> [What is being asked]: Nothing outside the stretch is wanted. Repeat exactly the lines of the listing below from the one that contains "Перспективы выпускников" through the one that contains "proposals for reconstructions", both ends included.

BEGIN Extracted data

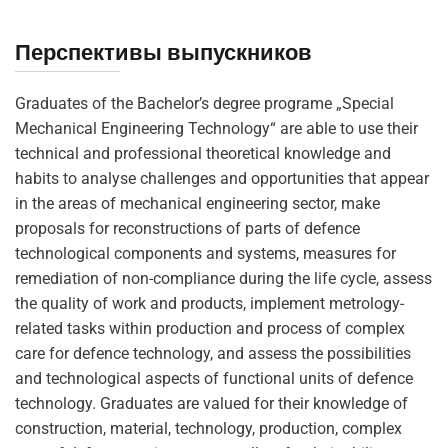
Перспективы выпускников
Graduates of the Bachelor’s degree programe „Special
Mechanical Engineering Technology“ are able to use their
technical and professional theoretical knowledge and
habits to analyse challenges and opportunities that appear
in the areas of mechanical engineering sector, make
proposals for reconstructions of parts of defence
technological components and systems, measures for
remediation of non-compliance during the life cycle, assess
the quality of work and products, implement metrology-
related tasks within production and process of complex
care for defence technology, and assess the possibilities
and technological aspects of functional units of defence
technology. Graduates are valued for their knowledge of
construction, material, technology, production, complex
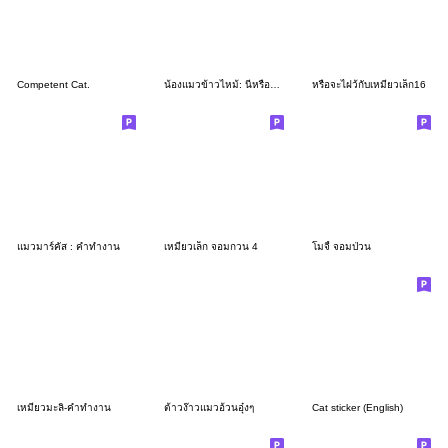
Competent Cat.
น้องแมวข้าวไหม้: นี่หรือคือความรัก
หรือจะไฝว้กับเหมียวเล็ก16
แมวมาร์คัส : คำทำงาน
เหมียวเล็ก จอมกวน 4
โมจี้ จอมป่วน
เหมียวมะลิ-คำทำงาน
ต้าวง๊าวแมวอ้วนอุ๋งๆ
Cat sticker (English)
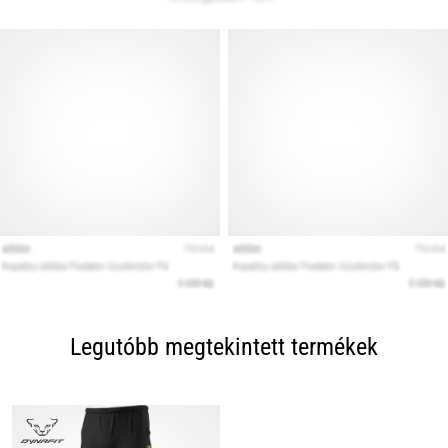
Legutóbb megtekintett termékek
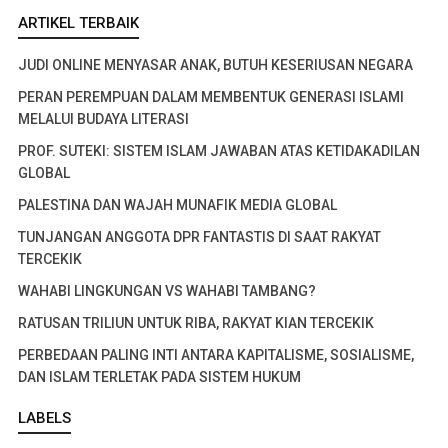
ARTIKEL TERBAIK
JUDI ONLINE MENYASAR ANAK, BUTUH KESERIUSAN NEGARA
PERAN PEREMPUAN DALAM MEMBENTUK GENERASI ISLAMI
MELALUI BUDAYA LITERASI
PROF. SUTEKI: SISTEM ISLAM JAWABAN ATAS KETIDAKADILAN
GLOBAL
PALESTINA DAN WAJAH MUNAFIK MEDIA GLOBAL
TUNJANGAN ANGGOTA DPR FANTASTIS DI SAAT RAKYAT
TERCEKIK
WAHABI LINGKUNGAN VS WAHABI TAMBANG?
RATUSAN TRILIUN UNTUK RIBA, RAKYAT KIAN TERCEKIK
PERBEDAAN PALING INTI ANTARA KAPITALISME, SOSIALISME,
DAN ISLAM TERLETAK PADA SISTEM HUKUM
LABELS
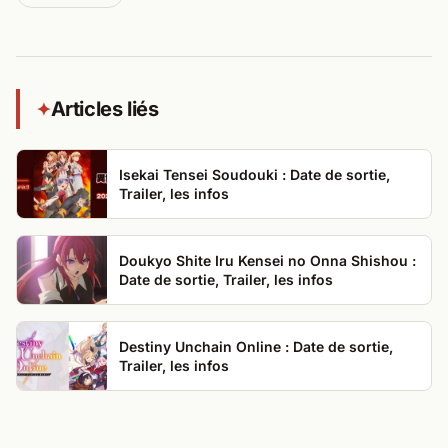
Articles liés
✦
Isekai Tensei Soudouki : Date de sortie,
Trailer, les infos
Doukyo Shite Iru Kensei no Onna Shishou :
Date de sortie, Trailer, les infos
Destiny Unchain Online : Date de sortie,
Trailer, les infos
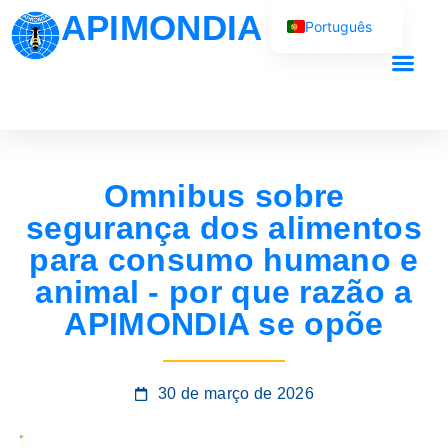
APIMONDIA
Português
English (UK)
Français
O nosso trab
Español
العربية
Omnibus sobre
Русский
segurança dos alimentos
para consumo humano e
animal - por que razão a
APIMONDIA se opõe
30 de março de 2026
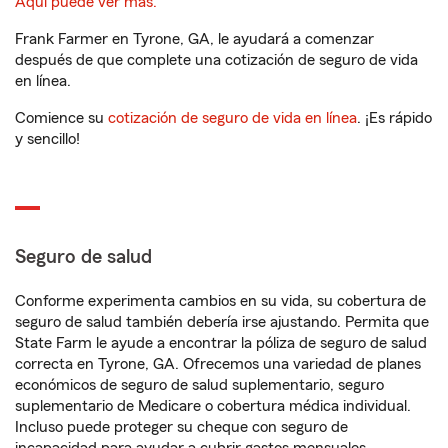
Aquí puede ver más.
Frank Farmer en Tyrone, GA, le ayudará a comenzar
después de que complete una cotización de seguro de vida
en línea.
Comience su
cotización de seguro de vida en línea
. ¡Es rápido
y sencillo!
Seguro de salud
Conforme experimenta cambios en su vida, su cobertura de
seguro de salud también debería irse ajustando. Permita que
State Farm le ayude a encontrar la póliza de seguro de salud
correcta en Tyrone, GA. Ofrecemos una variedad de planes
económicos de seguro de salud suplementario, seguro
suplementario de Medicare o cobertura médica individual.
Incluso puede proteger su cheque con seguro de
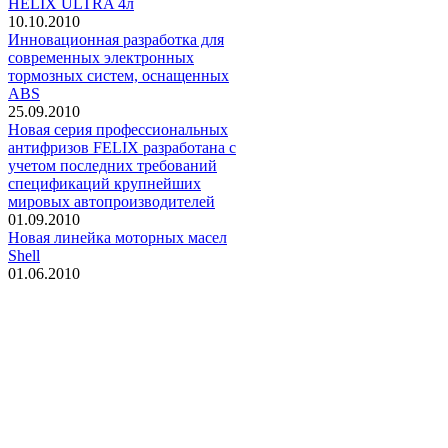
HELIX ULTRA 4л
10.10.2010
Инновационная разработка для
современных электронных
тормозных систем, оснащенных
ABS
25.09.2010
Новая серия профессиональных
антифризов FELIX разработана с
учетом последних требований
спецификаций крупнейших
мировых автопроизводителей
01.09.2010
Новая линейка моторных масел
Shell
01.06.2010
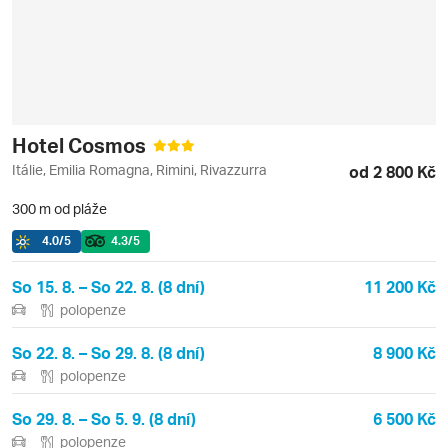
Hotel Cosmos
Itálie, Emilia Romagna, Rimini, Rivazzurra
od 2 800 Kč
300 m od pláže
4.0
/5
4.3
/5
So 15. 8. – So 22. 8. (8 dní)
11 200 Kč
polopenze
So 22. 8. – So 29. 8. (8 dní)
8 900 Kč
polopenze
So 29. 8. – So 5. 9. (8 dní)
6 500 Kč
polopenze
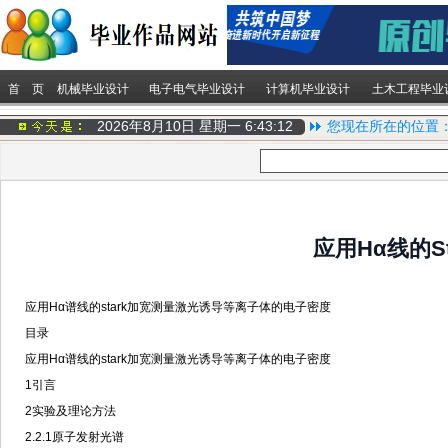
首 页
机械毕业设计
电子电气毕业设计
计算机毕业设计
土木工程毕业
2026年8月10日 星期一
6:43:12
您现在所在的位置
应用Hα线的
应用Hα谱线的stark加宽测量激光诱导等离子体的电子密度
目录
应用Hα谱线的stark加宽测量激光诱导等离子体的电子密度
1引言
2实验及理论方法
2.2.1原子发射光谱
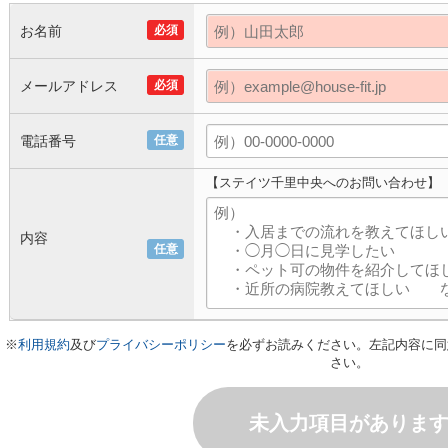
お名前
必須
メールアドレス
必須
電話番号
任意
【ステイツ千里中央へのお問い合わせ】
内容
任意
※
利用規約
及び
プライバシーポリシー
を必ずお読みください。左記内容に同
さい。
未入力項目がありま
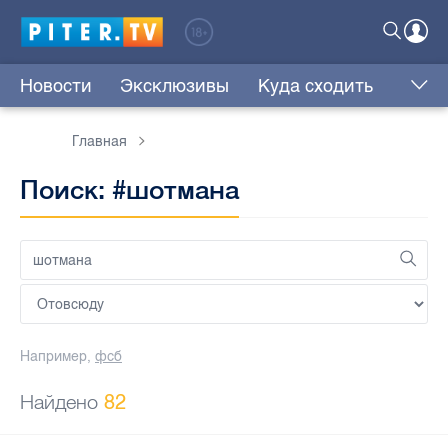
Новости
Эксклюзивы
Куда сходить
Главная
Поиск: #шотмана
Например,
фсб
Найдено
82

END Extracted data
BEGIN Extracted data

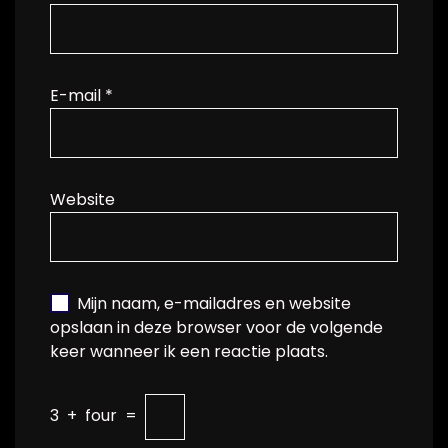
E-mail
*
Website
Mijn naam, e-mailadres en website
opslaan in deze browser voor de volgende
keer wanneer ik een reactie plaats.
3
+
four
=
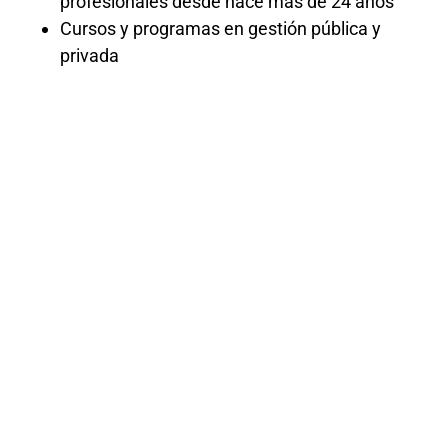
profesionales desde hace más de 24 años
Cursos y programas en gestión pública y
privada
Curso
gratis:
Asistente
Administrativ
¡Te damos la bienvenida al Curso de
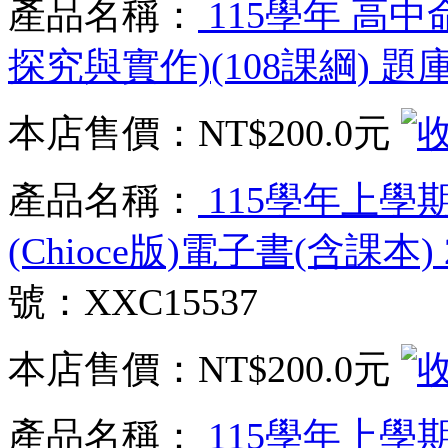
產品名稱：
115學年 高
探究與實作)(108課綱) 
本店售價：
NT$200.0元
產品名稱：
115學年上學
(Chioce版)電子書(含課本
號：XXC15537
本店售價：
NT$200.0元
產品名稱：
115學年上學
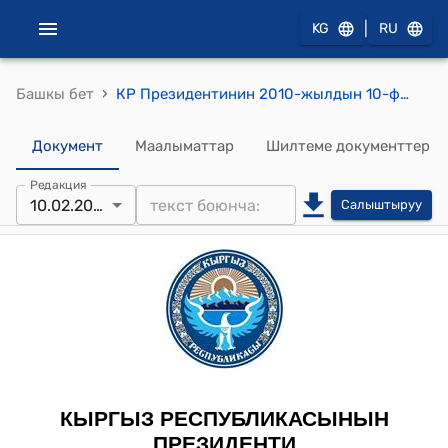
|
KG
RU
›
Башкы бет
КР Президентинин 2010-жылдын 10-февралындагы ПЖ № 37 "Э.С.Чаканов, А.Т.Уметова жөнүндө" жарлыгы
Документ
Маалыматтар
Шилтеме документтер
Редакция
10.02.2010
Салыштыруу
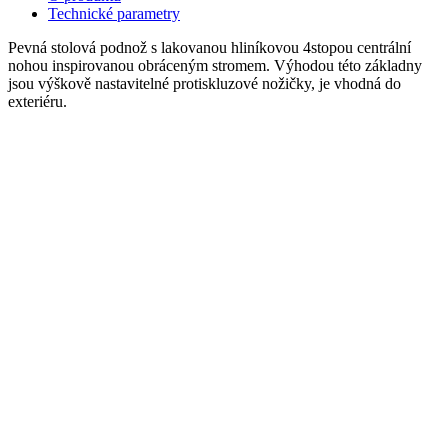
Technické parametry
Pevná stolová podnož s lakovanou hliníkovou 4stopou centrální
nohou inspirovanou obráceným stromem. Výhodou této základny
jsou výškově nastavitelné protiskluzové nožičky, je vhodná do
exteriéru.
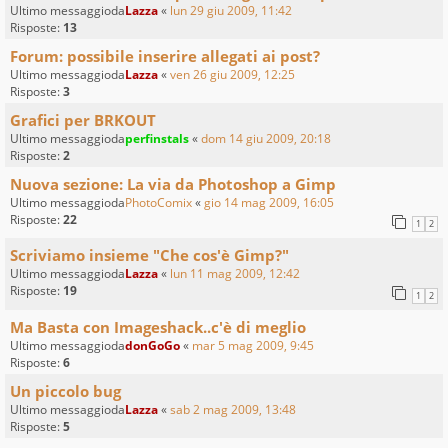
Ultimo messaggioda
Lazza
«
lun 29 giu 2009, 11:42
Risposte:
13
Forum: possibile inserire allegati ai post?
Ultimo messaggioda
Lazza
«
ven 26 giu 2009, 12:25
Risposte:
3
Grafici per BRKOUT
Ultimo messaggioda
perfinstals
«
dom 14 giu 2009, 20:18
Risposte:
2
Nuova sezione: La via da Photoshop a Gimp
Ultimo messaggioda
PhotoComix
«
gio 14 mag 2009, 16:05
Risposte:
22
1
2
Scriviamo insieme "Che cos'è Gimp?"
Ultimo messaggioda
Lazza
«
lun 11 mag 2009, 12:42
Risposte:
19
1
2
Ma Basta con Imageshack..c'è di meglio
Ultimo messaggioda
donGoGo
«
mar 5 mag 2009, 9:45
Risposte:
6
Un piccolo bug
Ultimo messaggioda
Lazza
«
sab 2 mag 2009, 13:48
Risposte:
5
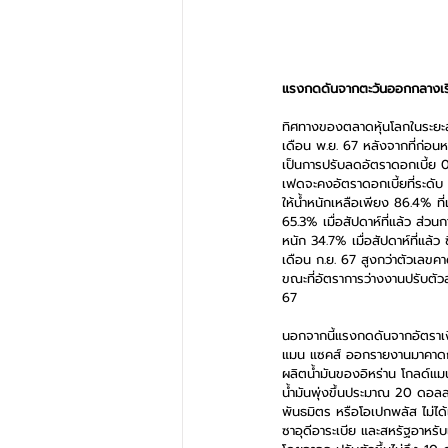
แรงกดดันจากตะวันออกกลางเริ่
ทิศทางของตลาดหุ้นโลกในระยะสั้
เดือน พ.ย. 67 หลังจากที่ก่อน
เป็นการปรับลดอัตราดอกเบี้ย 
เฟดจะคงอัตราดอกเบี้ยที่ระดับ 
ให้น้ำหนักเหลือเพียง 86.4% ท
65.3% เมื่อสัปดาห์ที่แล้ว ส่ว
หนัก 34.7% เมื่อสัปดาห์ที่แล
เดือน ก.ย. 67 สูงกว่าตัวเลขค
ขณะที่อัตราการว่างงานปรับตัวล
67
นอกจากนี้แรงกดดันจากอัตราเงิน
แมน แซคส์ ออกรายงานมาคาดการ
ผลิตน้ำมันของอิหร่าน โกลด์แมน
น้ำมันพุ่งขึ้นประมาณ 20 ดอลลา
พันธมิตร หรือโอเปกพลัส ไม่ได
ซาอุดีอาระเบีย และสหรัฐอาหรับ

END Extracted data

> [Exercise answer]:
Перспективы выпускников
Graduates of the Bachelor’s degree programe „Special
Mechanical Engineering Technology“ are able to use their
technical and professional theoretical knowledge and
habits to analyse challenges and opportunities that appear
in the areas of mechanical engineering sector, make
proposals for reconstructions of parts of defence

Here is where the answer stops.